### ACTIVITY
Using the data that follows, output only the lines from the line with "minulosti zaznamenali alergickou" up to and including the line with "producción de electricidad", exactly, leaving pictures aside.

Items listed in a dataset
▼

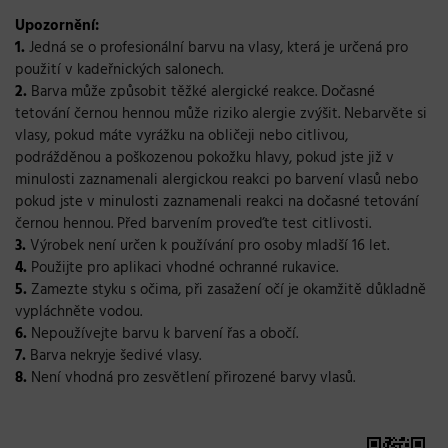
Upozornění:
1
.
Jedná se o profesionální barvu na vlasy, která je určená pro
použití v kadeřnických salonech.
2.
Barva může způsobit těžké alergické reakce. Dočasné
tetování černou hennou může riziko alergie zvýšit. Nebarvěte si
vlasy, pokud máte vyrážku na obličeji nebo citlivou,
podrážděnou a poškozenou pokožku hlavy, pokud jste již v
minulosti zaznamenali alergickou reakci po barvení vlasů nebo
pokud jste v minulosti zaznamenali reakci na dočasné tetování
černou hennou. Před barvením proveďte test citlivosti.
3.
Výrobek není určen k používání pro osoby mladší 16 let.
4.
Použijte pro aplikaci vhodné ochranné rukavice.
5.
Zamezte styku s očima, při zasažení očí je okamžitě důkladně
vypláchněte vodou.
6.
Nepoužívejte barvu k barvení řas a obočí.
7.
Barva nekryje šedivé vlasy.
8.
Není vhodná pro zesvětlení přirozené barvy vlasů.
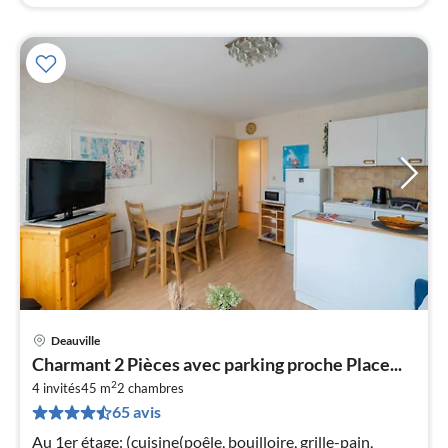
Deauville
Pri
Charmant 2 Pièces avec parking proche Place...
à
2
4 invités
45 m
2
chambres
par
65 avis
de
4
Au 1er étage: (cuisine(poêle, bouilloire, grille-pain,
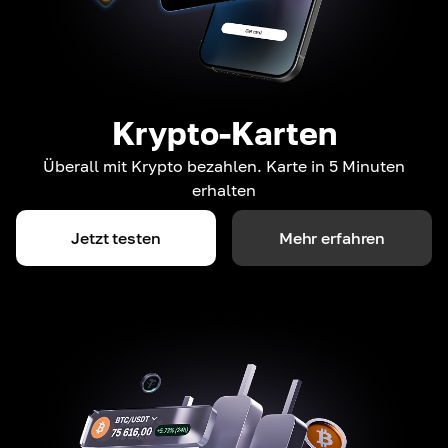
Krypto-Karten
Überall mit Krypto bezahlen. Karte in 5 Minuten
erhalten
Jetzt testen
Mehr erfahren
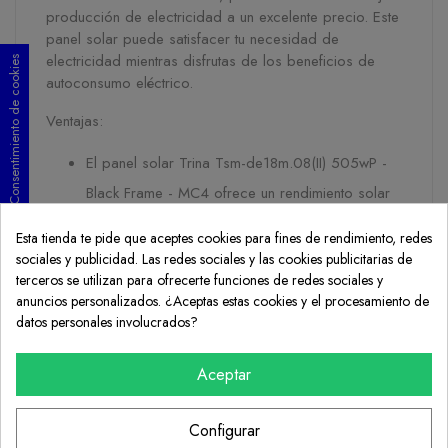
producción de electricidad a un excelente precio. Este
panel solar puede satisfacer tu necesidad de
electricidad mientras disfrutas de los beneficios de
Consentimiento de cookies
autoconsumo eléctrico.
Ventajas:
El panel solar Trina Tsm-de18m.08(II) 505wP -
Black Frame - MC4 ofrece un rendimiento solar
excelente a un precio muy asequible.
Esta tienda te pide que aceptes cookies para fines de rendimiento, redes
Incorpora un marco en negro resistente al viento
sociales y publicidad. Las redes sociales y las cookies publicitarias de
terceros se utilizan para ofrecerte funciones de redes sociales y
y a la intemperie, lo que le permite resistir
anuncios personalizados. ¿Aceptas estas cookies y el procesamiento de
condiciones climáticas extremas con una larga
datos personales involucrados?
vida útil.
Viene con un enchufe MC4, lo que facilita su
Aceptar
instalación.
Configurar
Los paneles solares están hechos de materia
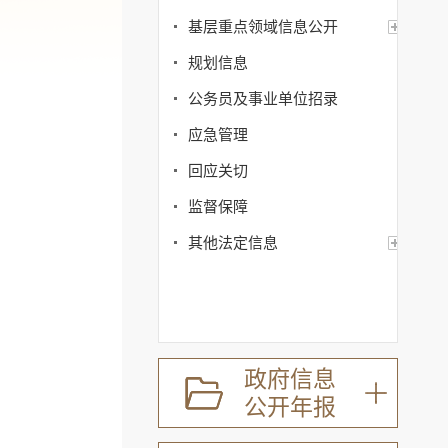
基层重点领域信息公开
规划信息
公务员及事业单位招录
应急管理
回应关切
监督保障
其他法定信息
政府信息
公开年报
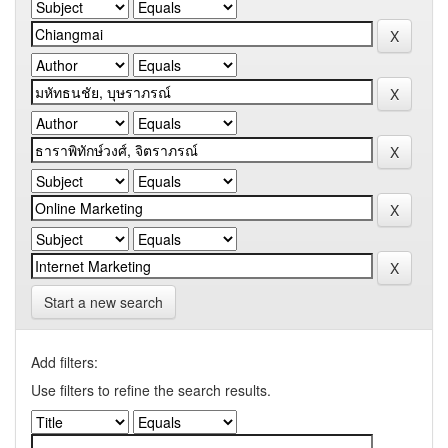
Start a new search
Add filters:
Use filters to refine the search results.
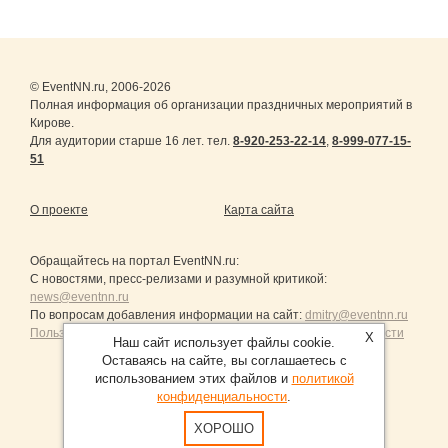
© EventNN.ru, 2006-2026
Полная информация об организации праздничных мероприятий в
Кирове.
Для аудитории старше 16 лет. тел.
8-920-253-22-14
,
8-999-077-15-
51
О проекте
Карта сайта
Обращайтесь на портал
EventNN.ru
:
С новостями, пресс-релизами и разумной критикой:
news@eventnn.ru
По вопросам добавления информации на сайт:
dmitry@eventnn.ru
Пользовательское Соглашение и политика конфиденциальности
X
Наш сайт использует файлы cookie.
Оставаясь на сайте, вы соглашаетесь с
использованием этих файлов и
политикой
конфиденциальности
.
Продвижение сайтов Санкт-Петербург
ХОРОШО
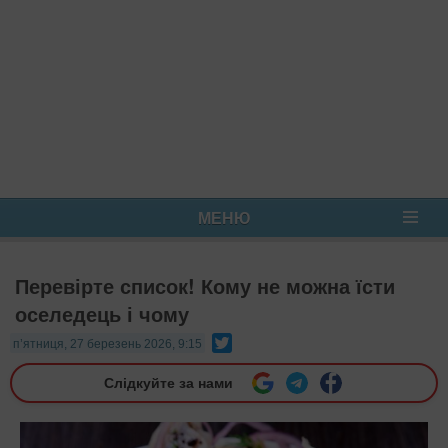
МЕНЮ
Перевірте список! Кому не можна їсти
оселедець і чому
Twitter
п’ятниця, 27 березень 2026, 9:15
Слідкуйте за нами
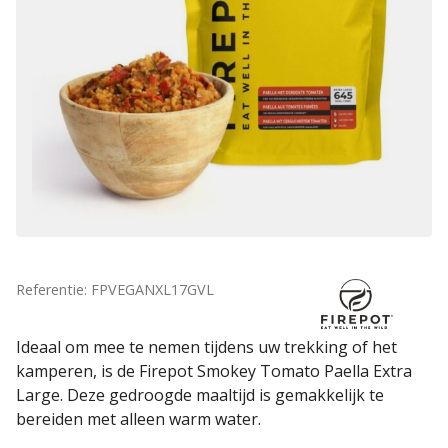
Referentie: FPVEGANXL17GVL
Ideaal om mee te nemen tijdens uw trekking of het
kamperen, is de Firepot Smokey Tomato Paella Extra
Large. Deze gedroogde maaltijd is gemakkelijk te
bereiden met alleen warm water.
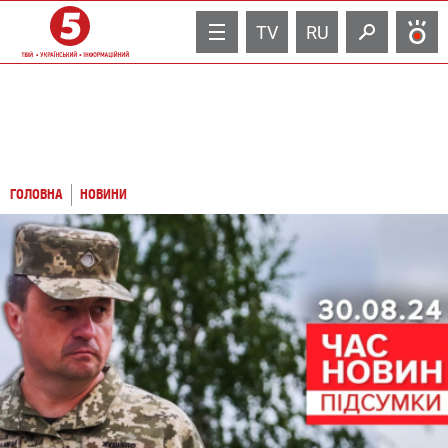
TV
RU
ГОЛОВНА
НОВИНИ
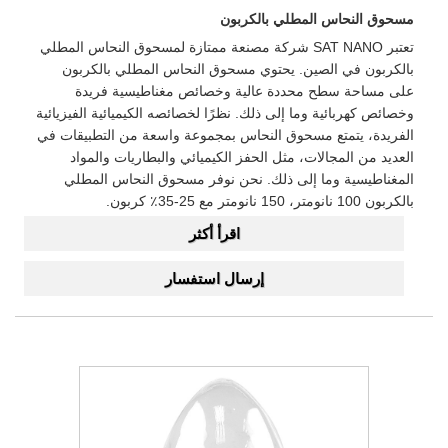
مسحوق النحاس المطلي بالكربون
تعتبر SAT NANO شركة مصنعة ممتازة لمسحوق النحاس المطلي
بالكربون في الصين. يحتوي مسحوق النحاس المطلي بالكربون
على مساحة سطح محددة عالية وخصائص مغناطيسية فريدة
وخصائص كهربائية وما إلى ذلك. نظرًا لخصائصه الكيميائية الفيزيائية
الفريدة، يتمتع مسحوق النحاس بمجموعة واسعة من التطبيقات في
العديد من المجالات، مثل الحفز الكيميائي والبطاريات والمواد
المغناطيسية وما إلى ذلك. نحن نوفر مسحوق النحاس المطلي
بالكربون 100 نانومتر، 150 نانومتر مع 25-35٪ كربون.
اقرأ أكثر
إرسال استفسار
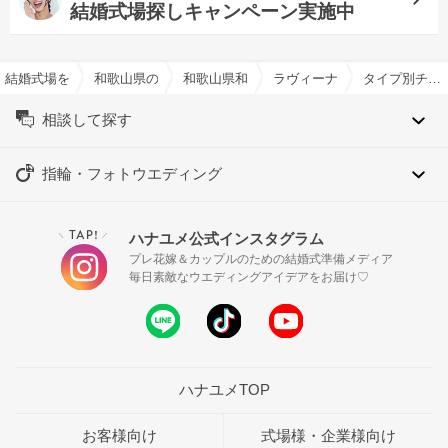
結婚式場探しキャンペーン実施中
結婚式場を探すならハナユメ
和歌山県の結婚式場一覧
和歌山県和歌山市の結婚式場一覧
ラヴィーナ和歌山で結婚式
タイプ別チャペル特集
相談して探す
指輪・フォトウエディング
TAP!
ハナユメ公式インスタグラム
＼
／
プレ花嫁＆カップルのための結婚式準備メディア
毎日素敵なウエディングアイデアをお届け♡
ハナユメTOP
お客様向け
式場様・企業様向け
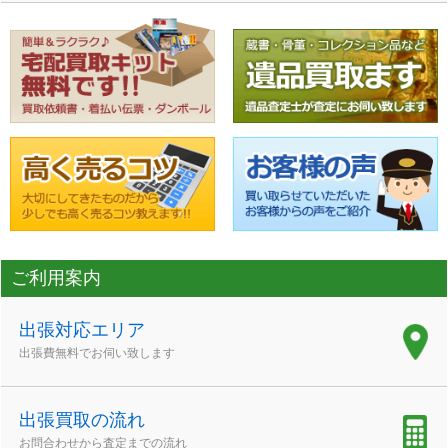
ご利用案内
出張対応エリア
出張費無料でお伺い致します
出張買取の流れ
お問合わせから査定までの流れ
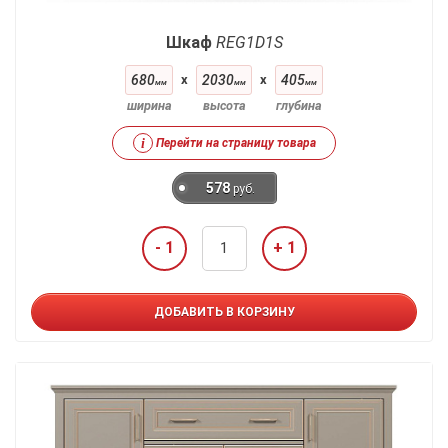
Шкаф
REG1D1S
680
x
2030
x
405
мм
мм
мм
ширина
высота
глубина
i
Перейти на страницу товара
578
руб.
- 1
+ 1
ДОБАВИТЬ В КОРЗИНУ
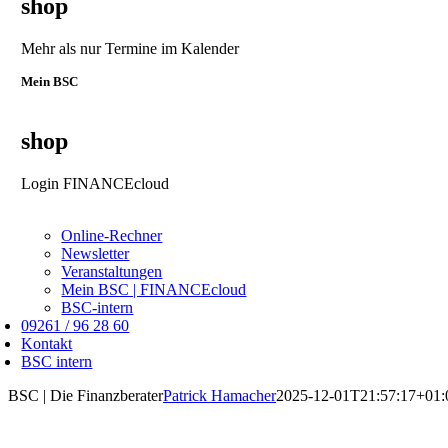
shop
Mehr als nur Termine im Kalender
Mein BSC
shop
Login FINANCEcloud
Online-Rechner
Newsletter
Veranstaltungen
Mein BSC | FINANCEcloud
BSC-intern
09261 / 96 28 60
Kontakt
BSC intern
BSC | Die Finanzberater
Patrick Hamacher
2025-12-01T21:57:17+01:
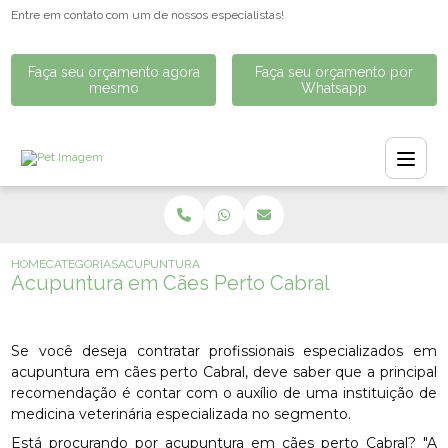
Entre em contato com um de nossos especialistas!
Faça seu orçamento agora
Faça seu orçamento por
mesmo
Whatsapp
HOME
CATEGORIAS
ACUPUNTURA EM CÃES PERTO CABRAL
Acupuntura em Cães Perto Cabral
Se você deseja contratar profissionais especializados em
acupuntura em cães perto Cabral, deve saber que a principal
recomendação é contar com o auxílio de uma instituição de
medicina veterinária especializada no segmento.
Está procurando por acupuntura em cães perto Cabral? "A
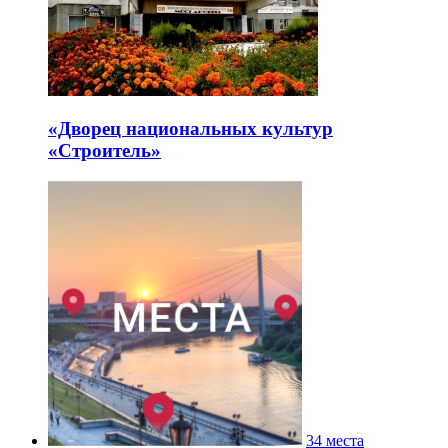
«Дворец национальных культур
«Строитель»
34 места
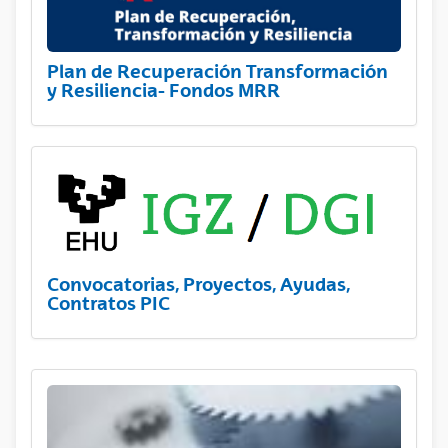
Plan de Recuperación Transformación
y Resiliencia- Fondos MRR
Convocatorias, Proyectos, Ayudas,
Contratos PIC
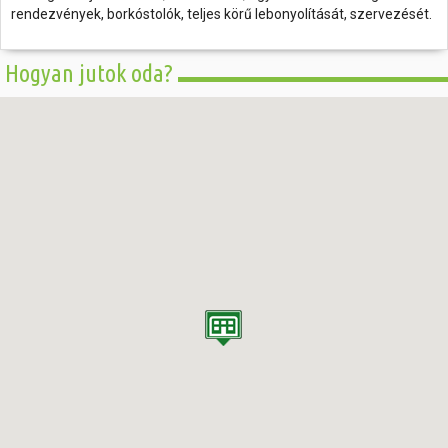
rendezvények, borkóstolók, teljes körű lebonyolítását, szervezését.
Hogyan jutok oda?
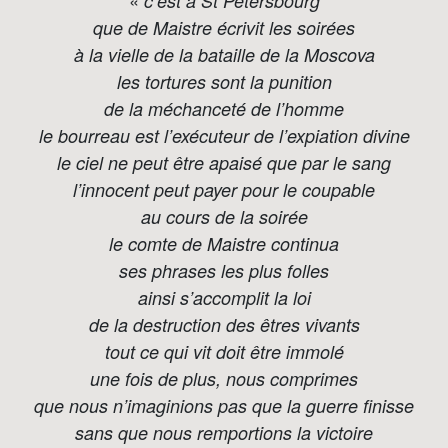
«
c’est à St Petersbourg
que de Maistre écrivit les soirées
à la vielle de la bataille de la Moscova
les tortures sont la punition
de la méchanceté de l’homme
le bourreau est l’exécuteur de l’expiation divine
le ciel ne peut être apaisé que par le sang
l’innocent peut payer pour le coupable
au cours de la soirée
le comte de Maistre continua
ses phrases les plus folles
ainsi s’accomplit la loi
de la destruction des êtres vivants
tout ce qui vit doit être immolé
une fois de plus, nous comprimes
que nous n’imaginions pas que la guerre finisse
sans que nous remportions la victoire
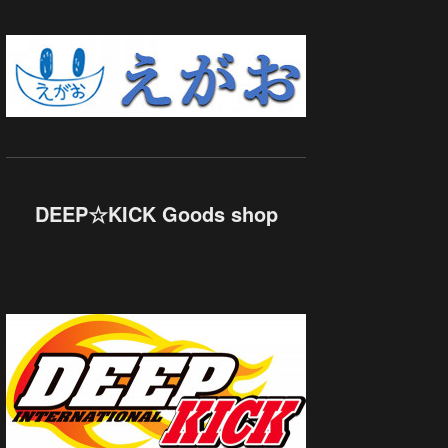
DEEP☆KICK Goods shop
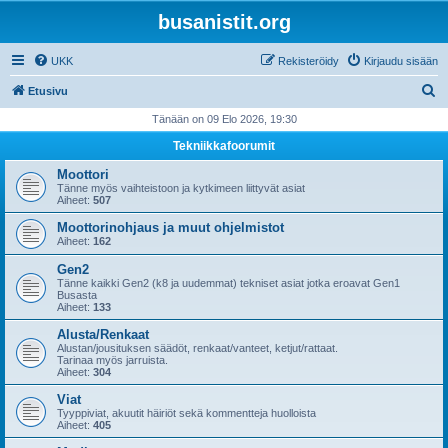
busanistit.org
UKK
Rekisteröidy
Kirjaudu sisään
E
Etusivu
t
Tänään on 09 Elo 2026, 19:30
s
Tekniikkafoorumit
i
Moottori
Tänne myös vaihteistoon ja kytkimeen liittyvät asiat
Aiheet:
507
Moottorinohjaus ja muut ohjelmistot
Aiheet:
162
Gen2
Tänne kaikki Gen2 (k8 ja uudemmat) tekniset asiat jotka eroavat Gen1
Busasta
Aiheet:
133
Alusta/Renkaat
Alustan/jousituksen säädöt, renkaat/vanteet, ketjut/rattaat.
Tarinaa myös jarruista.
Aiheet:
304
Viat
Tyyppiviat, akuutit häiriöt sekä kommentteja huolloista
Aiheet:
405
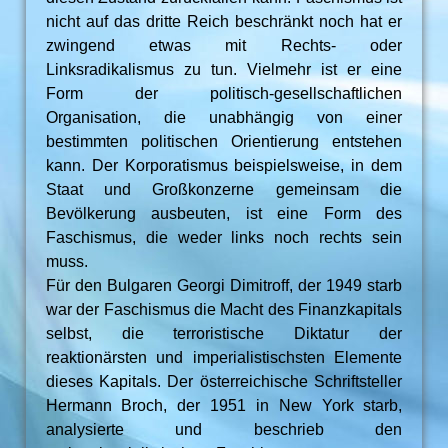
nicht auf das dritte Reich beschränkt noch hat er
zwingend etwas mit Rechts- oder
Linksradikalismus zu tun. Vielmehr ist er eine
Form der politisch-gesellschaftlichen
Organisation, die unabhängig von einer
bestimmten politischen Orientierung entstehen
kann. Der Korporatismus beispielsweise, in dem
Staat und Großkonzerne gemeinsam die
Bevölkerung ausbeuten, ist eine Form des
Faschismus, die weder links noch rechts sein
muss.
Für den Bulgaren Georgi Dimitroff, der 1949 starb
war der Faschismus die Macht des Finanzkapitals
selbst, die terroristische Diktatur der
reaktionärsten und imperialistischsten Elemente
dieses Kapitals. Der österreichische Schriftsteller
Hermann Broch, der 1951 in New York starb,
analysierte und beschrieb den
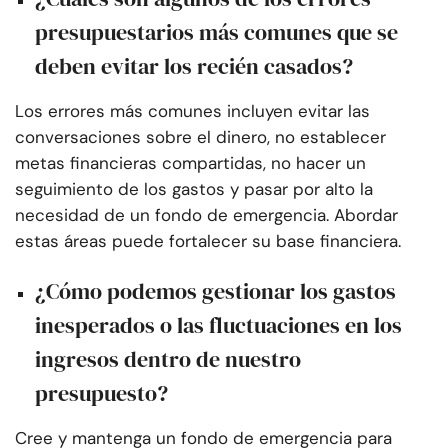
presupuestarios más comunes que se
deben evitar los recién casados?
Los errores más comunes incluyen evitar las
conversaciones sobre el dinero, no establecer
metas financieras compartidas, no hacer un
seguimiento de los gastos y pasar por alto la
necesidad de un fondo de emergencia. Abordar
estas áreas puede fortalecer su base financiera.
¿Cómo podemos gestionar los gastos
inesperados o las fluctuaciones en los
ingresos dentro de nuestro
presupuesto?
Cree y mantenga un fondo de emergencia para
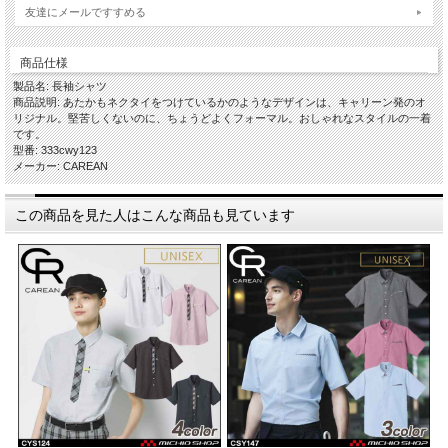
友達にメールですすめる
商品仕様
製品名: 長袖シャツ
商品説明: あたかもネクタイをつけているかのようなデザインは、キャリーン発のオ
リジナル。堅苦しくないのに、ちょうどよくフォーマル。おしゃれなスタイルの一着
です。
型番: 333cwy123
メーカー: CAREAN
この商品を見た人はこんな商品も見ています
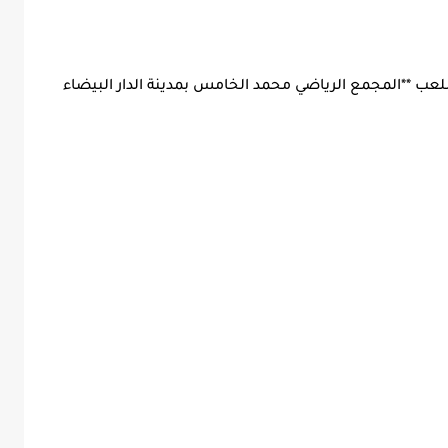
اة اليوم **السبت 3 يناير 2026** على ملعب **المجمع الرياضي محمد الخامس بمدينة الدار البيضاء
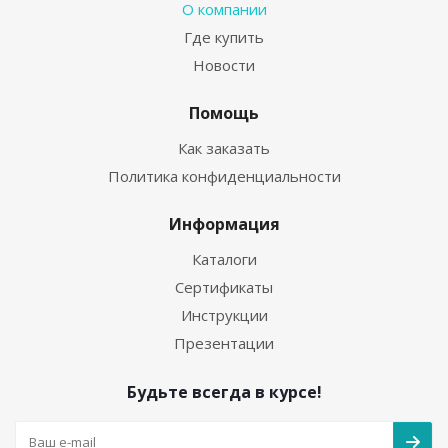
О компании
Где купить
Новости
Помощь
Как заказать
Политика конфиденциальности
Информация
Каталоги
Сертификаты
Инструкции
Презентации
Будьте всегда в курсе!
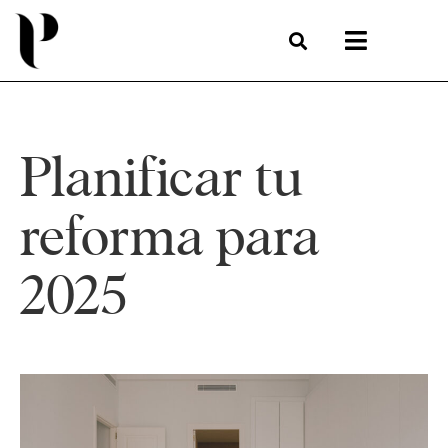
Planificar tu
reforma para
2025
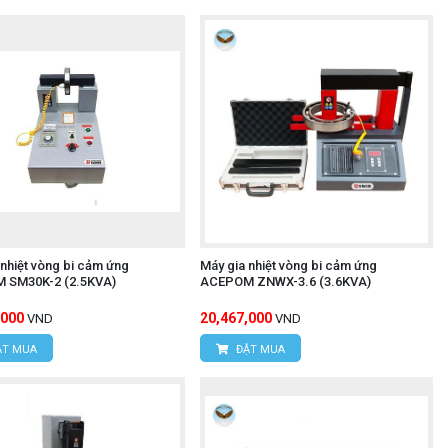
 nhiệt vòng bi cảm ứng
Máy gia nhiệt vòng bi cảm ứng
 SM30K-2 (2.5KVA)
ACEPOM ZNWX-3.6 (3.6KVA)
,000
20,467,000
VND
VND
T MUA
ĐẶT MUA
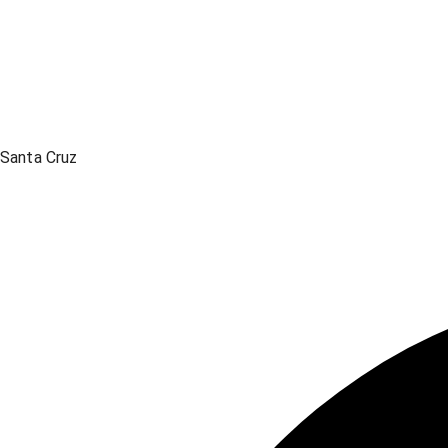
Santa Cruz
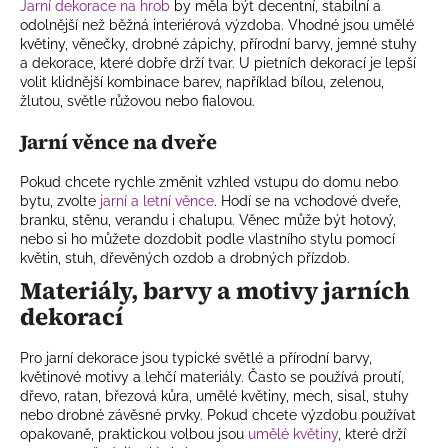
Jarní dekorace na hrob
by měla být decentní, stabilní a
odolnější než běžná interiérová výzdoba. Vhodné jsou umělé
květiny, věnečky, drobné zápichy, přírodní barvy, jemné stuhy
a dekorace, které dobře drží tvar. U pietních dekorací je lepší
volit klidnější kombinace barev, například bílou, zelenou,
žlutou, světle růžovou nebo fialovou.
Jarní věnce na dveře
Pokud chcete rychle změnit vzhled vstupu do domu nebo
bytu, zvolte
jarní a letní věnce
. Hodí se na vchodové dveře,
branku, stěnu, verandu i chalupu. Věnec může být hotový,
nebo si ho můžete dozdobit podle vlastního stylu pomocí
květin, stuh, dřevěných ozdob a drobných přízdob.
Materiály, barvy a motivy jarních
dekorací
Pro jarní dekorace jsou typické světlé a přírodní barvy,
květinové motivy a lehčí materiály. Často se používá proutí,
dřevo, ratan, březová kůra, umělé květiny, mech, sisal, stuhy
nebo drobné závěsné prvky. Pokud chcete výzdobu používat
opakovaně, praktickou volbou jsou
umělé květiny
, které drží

▲

### REPLY TO THE TASK
minulosti zaznamenali alergickou reakci po barvení vlasů nebo
pokud jste v minulosti zaznamenali reakci na dočasné tetování
černou hennou. Před barvením proveďte test citlivosti.
3.
Výrobek není určen k používání pro osoby mladší 16 let.
4.
Použijte pro aplikaci vhodné ochranné rukavice.
5.
Zamezte styku s očima, při zasažení očí je okamžitě důkladně
vypláchněte vodou.
6.
Nepoužívejte barvu k barvení řas a obočí.
7.
Barva nekryje šedivé vlasy.
8.
Není vhodná pro zesvětlení přirozené barvy vlasů.
Deauville
Pri
Charmant 2 Pièces avec parking proche Place...
à
2
4 invités
45 m
2
chambres
par
65 avis
de
4
Au 1er étage: (cuisine(poêle, bouilloire, grille-pain,
Krypto-Karten
Überall mit Krypto bezahlen. Karte in 5 Minuten
erhalten
Jetzt testen
Mehr erfahren
producción de electricidad a un excelente precio. Este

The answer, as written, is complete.